Purification strategies:

• Domain-based approach: Express individual domains separately (N-terminal p53-binding domain, central domain, RING domain)

• Affinity purification: His-tag purification followed by ion exchange and size exclusion chromatography

• Special considerations for RING domain: Include zinc in buffers (10-50 μM ZnCl₂), maintain reducing conditions

Stabilization strategies:

• Buffer optimization: 50 mM Tris-HCl pH 7.5, 150-300 mM NaCl, 10% glycerol, 1 mM DTT

• Solubility enhancement: Consider orthologous RING domains which may have better solubility properties

• Mutation approach: Strategic mutations based on comparative analysis of RING domains from different species (similar to G443T in human MDM2)

For crystallization studies specifically, producing the zebrafish Mdm2 RING domain might offer advantages over the human version, as research indicates that non-human MDM2 RING domains may be less prone to aggregation while maintaining structural and functional integrity .

How can researchers effectively design experiments to study the relationship between Mdm2 and cardiac regeneration in zebrafish?

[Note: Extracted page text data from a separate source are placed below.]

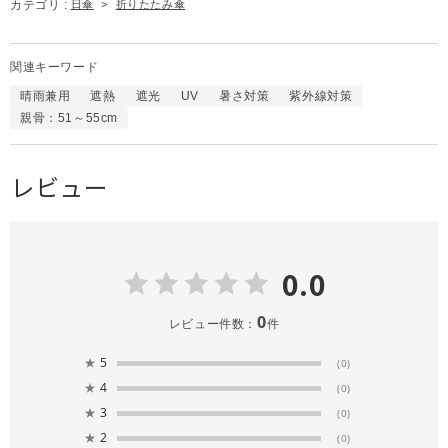
カテゴリ :
日傘
>
折りたたみ傘
関連キーワード
晴雨兼用
遮熱
遮光
UV
暑さ対策
紫外線対策
親骨：51～55cm
レビュー
0.0
0
レビュー件数：
件
★
5
(0)
★
4
(0)
★
3
(0)
★
2
(0)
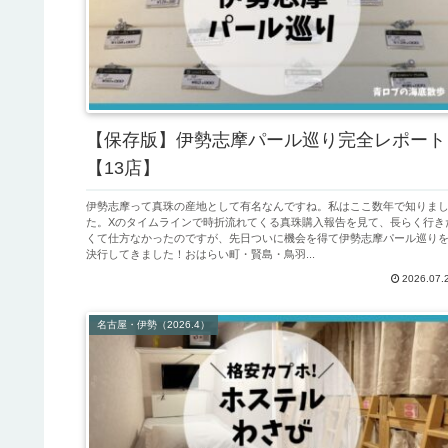
【保存版】伊勢志摩パール巡り完全レポート
【13店】
伊勢志摩って真珠の産地として有名なんですね。私はここ数年で知りま
た。Xのタイムラインで時折流れてくる真珠購入報告を見て、長らく行き
くて仕方なかったのですが、先日ついに機会を得て伊勢志摩パール巡り
決行してきました！おはらい町・賢島・鳥羽...
2026.07.
名古屋・伊勢（2026.4）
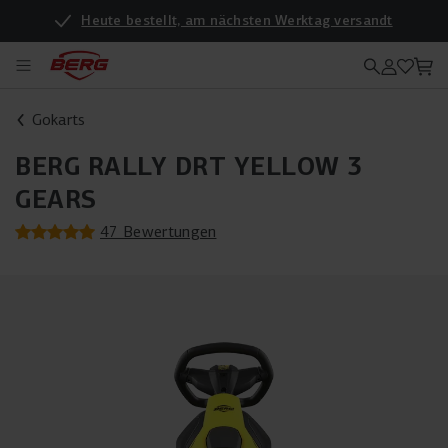
Heute bestellt, am nächsten Werktag versandt
Gokarts
BERG RALLY DRT YELLOW 3
GEARS
47 Bewertungen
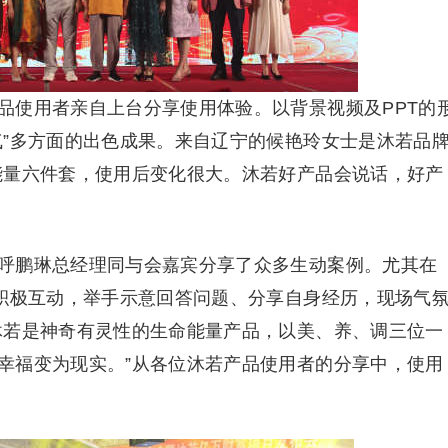
品使用者亲自上台分享使用体验。以背景视频及PPT的
气”多方面的出色成果。来自辽宁的候艳玲女士是沐若品
能量六件套，使用后变化很大。沐若好产品会说话，好产
呼鹏琳总经理同与会嘉宾分享了众多生动案例。尤其在
众积极互动，举手示意回答问题、分享自身经历，现场气
沐若是神奇有灵性的生命能量产品，以美、养、调三位一
幸福变为现实。”从各位沐若产品使用者的分享中，使用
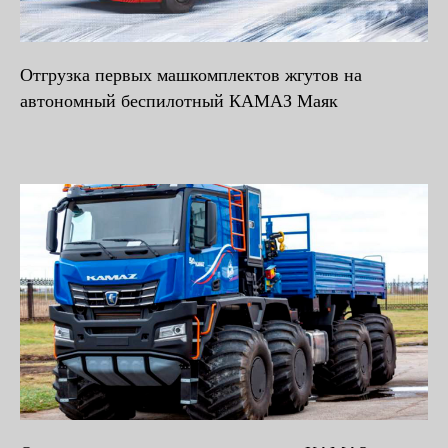
Отгрузка первых машкомплектов жгутов на
автономный беспилотный КАМАЗ Маяк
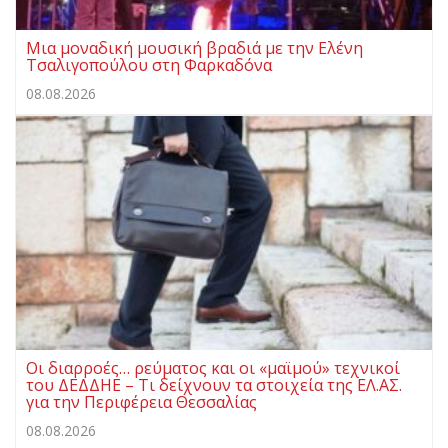
Μια μοναδική μουσική βραδιά με την Ελένη
Τσαλιγοπούλου στη Φαρκαδόνα
08.08.2026
Οι διαρροές… ρεύματος και οι «μαϊμού» τεχνικοί
του ΔΕΔΔΗΕ – Τι δείχνουν τα στοιχεία της ΕΛ.ΑΣ.
για την Περιφέρεια Θεσσαλίας
08.08.2026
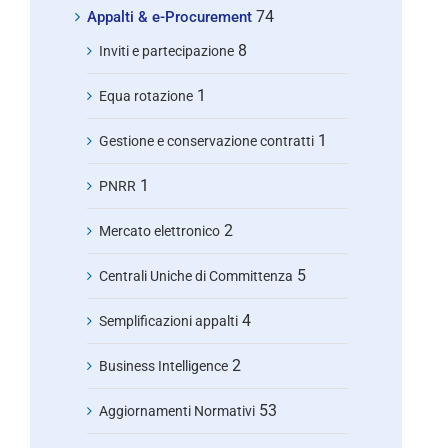
74
Appalti & e-Procurement
8
Inviti e partecipazione
1
Equa rotazione
1
Gestione e conservazione contratti
1
PNRR
2
Mercato elettronico
5
Centrali Uniche di Committenza
4
Semplificazioni appalti
2
Business Intelligence
53
Aggiornamenti Normativi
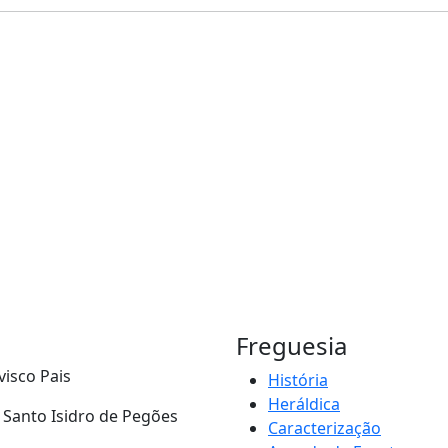
Freguesia
visco Pais
História
Heráldica
- Santo Isidro de Pegões
Caracterização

Designing robust experiments to investigate the Mdm2-cardiac regeneration relationship requires multi-faceted approaches:

In vivo experimental approaches:

• Genetic manipulation strategies:

  • CRISPR/Cas9 knockout of mdm2 (full or conditional)

  • Transgenic overexpression systems (cmlc2:CreER; β-act2:BSmdm2)

  • Dominant-negative Mdm2 expression (e.g., RING domain mutants)

  • Tp53 mutant lines as controls/comparisons

• Injury models:

  • Ventricular resection (most common)

  • Cryoinjury (more similar to mammalian infarction)

  • Genetic ablation of cardiomyocytes

• Assessment methods:

  • BrdU/EdU incorporation to measure cardiomyocyte proliferation

  • PCNA immunostaining for proliferation markers

  • Transgenic cell cycle reporters (FUCCI)

  • Echocardiography for functional assessment

Molecular analysis approaches:

• Expression analysis:

  • RNA-seq of regenerating hearts at multiple timepoints

  • Single-cell RNA-seq to identify cell-specific responses

  • In situ hybridization for spatial localization of mdm2 expression

  • RT-qPCR for quantitative expression data

• Protein analysis:

  • Western blotting for Mdm2 and Tp53 protein levels

  • Co-immunoprecipitation to identify interacting partners

  • Ubiquitination assays to assess Mdm2 E3 ligase activity

  • Phospho-specific antibodies to assess regulatory modifications

Experimental design considerations:

• Temporal dynamics: Sample collection at multiple timepoints (1, 3, 7, 14, 30 days post-amputation)

• Controls: Include sham-operated controls and genetic controls (e.g., tp53 mutants)

• Rescue experiments: Test if phenotypes can be rescued by transgenic expression

• Mitogen stimulation: Use Nrg1 or Vegfaa overexpression to stimulate cardiomyocyte proliferation and assess Mdm2 involvement

A comprehensive experimental approach would integrate these methods to establish causality between Mdm2 activity and regenerative outcomes, potentially revealing therapeutic targets for human cardiac regeneration.